Tony Blair is the only Labour Prime Minister ever to win more than one term in a row.
Margaret Thatcher’s election marked the start of 18 years of uninterrupted Conservative rule.
Apart from Tony Blair, the public has not elected a Labour Prime Minister in the past 42 years.
I’ll repeat that. Apart from Tony Blair, the public has not elected a Labour Prime Minister in the past 42 years. The last time a Labour Prime Minister apart from Blair was elected was closer to the Second World War than the present day.
I’m not saying that the Conservatives will win every single election in the next 100 years. At some point things like leaders dying in office become an issue.

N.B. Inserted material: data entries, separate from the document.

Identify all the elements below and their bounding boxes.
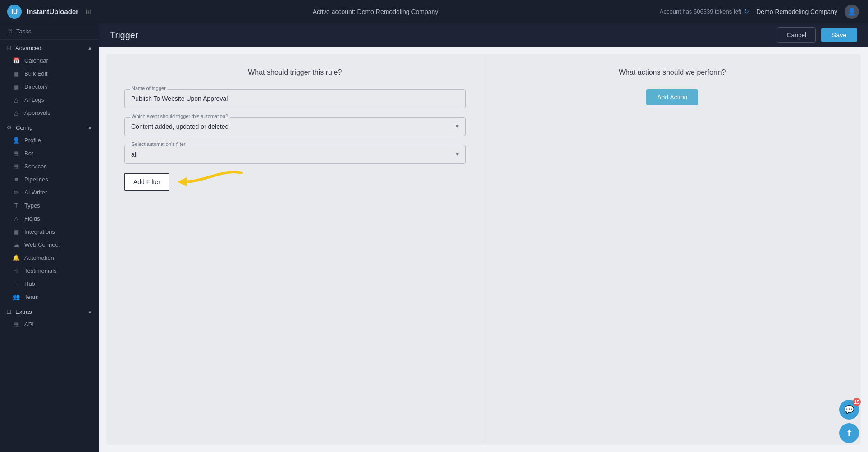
calendar-label: Calendar bbox=[24, 57, 48, 64]
team-icon: 👥 bbox=[13, 294, 20, 300]
sub-header: Trigger Cancel Save bbox=[99, 23, 868, 47]
web-connect-icon: ☁ bbox=[13, 241, 20, 248]
sidebar-item-integrations[interactable]: ▦ Integrations bbox=[0, 225, 99, 238]
tasks-icon: ☑ bbox=[7, 28, 13, 35]
directory-label: Directory bbox=[24, 83, 48, 90]
filter-group: Select automation's filter all ▼ bbox=[124, 145, 466, 164]
sidebar-section-config[interactable]: ⚙ Config ▲ bbox=[0, 119, 99, 134]
sidebar-item-approvals[interactable]: △ Approvals bbox=[0, 106, 99, 119]
sidebar-item-ai-writer[interactable]: ✏ AI Writer bbox=[0, 186, 99, 199]
sidebar-item-fields[interactable]: △ Fields bbox=[0, 212, 99, 225]
chat-button[interactable]: 💬 15 bbox=[839, 400, 859, 420]
save-button[interactable]: Save bbox=[821, 28, 857, 42]
team-label: Team bbox=[24, 294, 39, 300]
extras-icon: ⊞ bbox=[6, 308, 12, 315]
sidebar-item-ai-logs[interactable]: △ AI Logs bbox=[0, 93, 99, 106]
api-icon: ▦ bbox=[13, 321, 20, 328]
extras-chevron: ▲ bbox=[87, 309, 92, 314]
topbar: IU InstantUploader ⊞ Active account: Dem… bbox=[0, 0, 868, 23]
extras-items: ▦ API bbox=[0, 318, 99, 331]
approvals-label: Approvals bbox=[24, 109, 50, 116]
advanced-items: 📅 Calendar ▦ Bulk Edit ▦ Directory △ AI … bbox=[0, 54, 99, 119]
token-count: Account has 606339 tokens left bbox=[660, 8, 741, 15]
add-filter-button[interactable]: Add Filter bbox=[124, 173, 169, 191]
pin-icon: ⊞ bbox=[86, 8, 91, 15]
sidebar-item-bot[interactable]: ▦ Bot bbox=[0, 147, 99, 160]
event-select[interactable]: Content added, updated or deleted bbox=[124, 117, 466, 136]
config-icon: ⚙ bbox=[6, 124, 12, 131]
sidebar-item-web-connect[interactable]: ☁ Web Connect bbox=[0, 238, 99, 251]
profile-icon: 👤 bbox=[13, 137, 20, 144]
hub-icon: ≡ bbox=[13, 280, 20, 287]
bot-label: Bot bbox=[24, 150, 33, 157]
sidebar-item-pipelines[interactable]: ≡ Pipelines bbox=[0, 173, 99, 186]
filter-select[interactable]: all bbox=[124, 145, 466, 164]
fields-label: Fields bbox=[24, 215, 40, 222]
refresh-icon[interactable]: ↻ bbox=[744, 8, 749, 15]
active-account-label: Active account: Demo Remodeling Company bbox=[313, 8, 439, 15]
scroll-top-icon: ⬆ bbox=[846, 428, 853, 438]
services-icon: ▦ bbox=[13, 163, 20, 170]
extras-label: Extras bbox=[15, 308, 32, 315]
app-brand: InstantUploader bbox=[27, 8, 78, 15]
sidebar-item-profile[interactable]: 👤 Profile bbox=[0, 134, 99, 147]
sidebar-item-team[interactable]: 👥 Team bbox=[0, 290, 99, 303]
sidebar-item-types[interactable]: T Types bbox=[0, 199, 99, 212]
chat-badge: 15 bbox=[853, 398, 861, 406]
subheader-actions: Cancel Save bbox=[777, 27, 857, 43]
automation-label: Automation bbox=[24, 254, 54, 261]
pipelines-icon: ≡ bbox=[13, 176, 20, 183]
add-action-button[interactable]: Add Action bbox=[646, 89, 698, 105]
sidebar-item-testimonials[interactable]: ☆ Testimonials bbox=[0, 264, 99, 277]
sidebar-section-advanced[interactable]: ⊞ Advanced ▲ bbox=[0, 40, 99, 54]
chat-icon: 💬 bbox=[844, 405, 854, 415]
sidebar-item-automation[interactable]: 🔔 Automation bbox=[0, 251, 99, 264]
bulk-edit-label: Bulk Edit bbox=[24, 70, 47, 77]
content-area: Trigger Cancel Save What should trigger … bbox=[99, 23, 868, 452]
app-logo: IU bbox=[7, 5, 22, 19]
advanced-icon: ⊞ bbox=[6, 44, 12, 51]
config-label: Config bbox=[16, 124, 33, 131]
advanced-section-title: ⊞ Advanced bbox=[6, 44, 41, 51]
profile-label: Profile bbox=[24, 137, 41, 144]
sidebar-item-services[interactable]: ▦ Services bbox=[0, 160, 99, 173]
hub-label: Hub bbox=[24, 280, 35, 287]
right-heading: What actions should we perform? bbox=[502, 68, 843, 77]
filter-select-wrapper: all ▼ bbox=[124, 145, 466, 164]
avatar-icon: 👤 bbox=[847, 7, 856, 16]
svg-marker-0 bbox=[178, 177, 187, 186]
ai-writer-label: AI Writer bbox=[24, 189, 47, 196]
sidebar-item-directory[interactable]: ▦ Directory bbox=[0, 80, 99, 93]
main-layout: ☑ Tasks ⊞ Advanced ▲ 📅 Calendar ▦ Bulk E… bbox=[0, 23, 868, 452]
sidebar-item-calendar[interactable]: 📅 Calendar bbox=[0, 54, 99, 67]
sidebar-item-tasks[interactable]: ☑ Tasks bbox=[0, 23, 99, 40]
config-items: 👤 Profile ▦ Bot ▦ Services ≡ Pipelines ✏… bbox=[0, 134, 99, 303]
name-trigger-input[interactable] bbox=[124, 89, 466, 108]
integrations-icon: ▦ bbox=[13, 228, 20, 235]
types-icon: T bbox=[13, 202, 20, 209]
cancel-button[interactable]: Cancel bbox=[777, 27, 816, 43]
event-group: Which event should trigger this automati… bbox=[124, 117, 466, 136]
sidebar-item-api[interactable]: ▦ API bbox=[0, 318, 99, 331]
left-heading: What should trigger this rule? bbox=[124, 68, 466, 77]
ai-writer-icon: ✏ bbox=[13, 189, 20, 196]
name-trigger-group: Name of trigger bbox=[124, 89, 466, 108]
ai-logs-icon: △ bbox=[13, 96, 20, 103]
calendar-icon: 📅 bbox=[13, 57, 20, 64]
add-filter-container: Add Filter bbox=[124, 173, 169, 191]
integrations-label: Integrations bbox=[24, 228, 55, 235]
advanced-chevron: ▲ bbox=[87, 45, 92, 50]
types-label: Types bbox=[24, 202, 40, 209]
ai-logs-label: AI Logs bbox=[24, 96, 44, 103]
pipelines-label: Pipelines bbox=[24, 176, 48, 183]
testimonials-icon: ☆ bbox=[13, 267, 20, 274]
event-select-wrapper: Content added, updated or deleted ▼ bbox=[124, 117, 466, 136]
trigger-right-panel: What actions should we perform? Add Acti… bbox=[484, 54, 861, 445]
scroll-top-button[interactable]: ⬆ bbox=[839, 423, 859, 443]
sidebar-item-hub[interactable]: ≡ Hub bbox=[0, 277, 99, 290]
token-info: Account has 606339 tokens left ↻ bbox=[660, 8, 749, 15]
sidebar-section-extras[interactable]: ⊞ Extras ▲ bbox=[0, 303, 99, 318]
sidebar-item-bulk-edit[interactable]: ▦ Bulk Edit bbox=[0, 67, 99, 80]
avatar[interactable]: 👤 bbox=[845, 5, 859, 19]
testimonials-label: Testimonials bbox=[24, 267, 57, 274]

But it is entirely possible that the Conservatives are the government for, say, 70 out of the next 100 years. Not much of a metronome in that case.
As an example of the metronome not pulling things back to some hypothetical centre, it is highly plausible that Labour will score a historic loss at the next election, despite having been out of power for nearly ten years by that point. We are currently 11 points behind where Ed Milliband was at this part of the electoral cycle, and our favourability on every issue is worse than it was five years ago.
So, I implore my fellow lefties, let’s not assume that just because times are bad that they must get better soon.